- _WHAT TO WORK ON_: The data follows this line. Copy verbatim the line with "階層検索 (262, 455)" and each line after it to the end.

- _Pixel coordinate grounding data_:

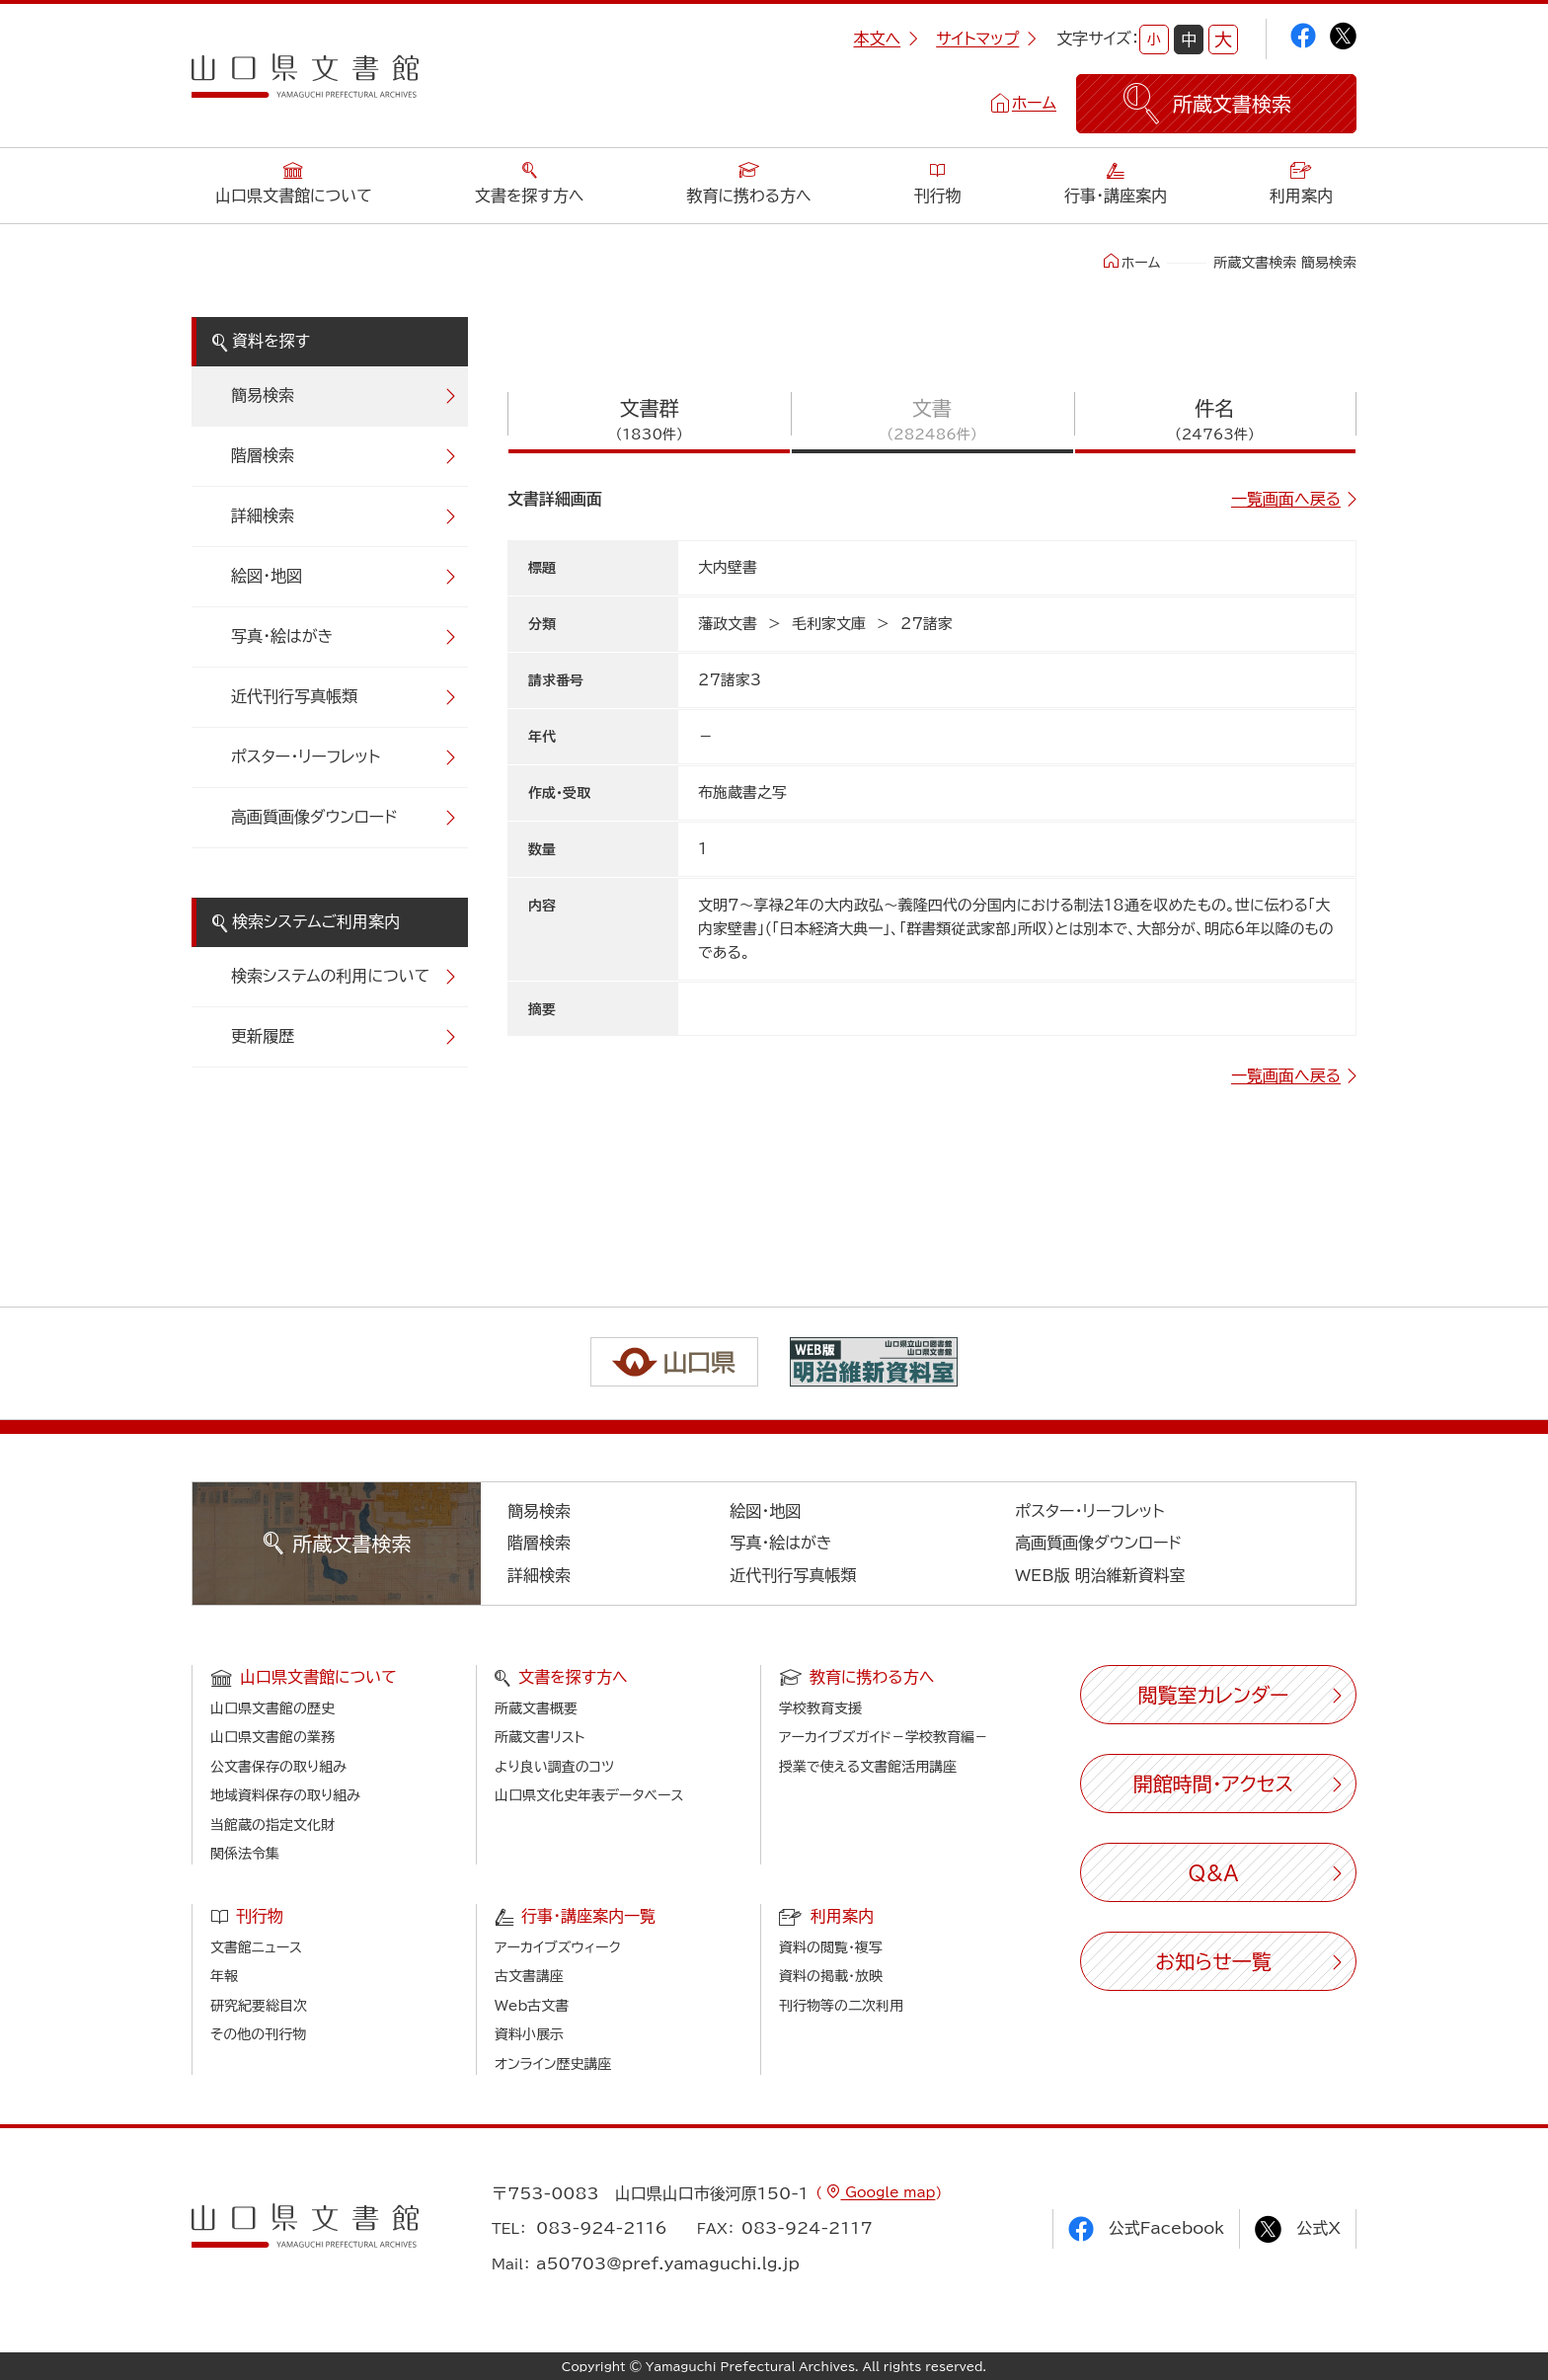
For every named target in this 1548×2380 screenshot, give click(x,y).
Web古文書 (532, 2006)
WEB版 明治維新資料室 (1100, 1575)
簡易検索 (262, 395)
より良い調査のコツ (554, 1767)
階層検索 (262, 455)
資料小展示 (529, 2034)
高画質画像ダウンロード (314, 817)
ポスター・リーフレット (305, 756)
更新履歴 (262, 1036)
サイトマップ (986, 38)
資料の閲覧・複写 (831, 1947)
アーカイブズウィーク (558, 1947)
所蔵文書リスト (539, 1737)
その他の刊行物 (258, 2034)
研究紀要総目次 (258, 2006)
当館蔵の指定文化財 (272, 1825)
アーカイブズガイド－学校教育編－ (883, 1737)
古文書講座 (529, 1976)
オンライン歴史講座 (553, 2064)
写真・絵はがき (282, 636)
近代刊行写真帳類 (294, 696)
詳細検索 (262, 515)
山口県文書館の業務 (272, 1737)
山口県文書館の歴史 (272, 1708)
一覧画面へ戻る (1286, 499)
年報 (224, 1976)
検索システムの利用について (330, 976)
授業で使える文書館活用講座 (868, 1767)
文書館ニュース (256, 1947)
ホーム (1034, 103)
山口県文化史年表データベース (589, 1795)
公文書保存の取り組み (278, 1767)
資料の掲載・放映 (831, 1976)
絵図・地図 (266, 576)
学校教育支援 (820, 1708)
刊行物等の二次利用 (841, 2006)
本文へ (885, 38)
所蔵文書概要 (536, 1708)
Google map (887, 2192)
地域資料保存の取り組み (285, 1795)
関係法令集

- _YOUR SOLUTION_:
階層検索 (262, 455)
資料小展示 (529, 2034)
高画質画像ダウンロード (314, 817)
ポスター・リーフレット (305, 756)
更新履歴 (262, 1036)
サイトマップ (986, 38)
資料の閲覧・複写 (831, 1947)
アーカイブズウィーク (558, 1947)
所蔵文書リスト (539, 1737)
その他の刊行物 (258, 2034)
研究紀要総目次 (258, 2006)
当館蔵の指定文化財 (272, 1825)
アーカイブズガイド－学校教育編－ (883, 1737)
古文書講座 (529, 1976)
オンライン歴史講座 (553, 2064)
写真・絵はがき (282, 636)
近代刊行写真帳類 (294, 696)
詳細検索 (262, 515)
山口県文書館の業務 (272, 1737)
山口県文書館の歴史 (272, 1708)
一覧画面へ戻る (1286, 499)
年報 (224, 1976)
検索システムの利用について (330, 976)
授業で使える文書館活用講座 (868, 1767)
文書館ニュース (256, 1947)
ホーム (1034, 103)
山口県文化史年表データベース (589, 1795)
公文書保存の取り組み (278, 1767)
資料の掲載・放映 (831, 1976)
絵図・地図 (266, 576)
学校教育支援 (820, 1708)
刊行物等の二次利用 (841, 2006)
本文へ (885, 38)
所蔵文書概要 (536, 1708)
Google map (887, 2192)
地域資料保存の取り組み (285, 1795)
関係法令集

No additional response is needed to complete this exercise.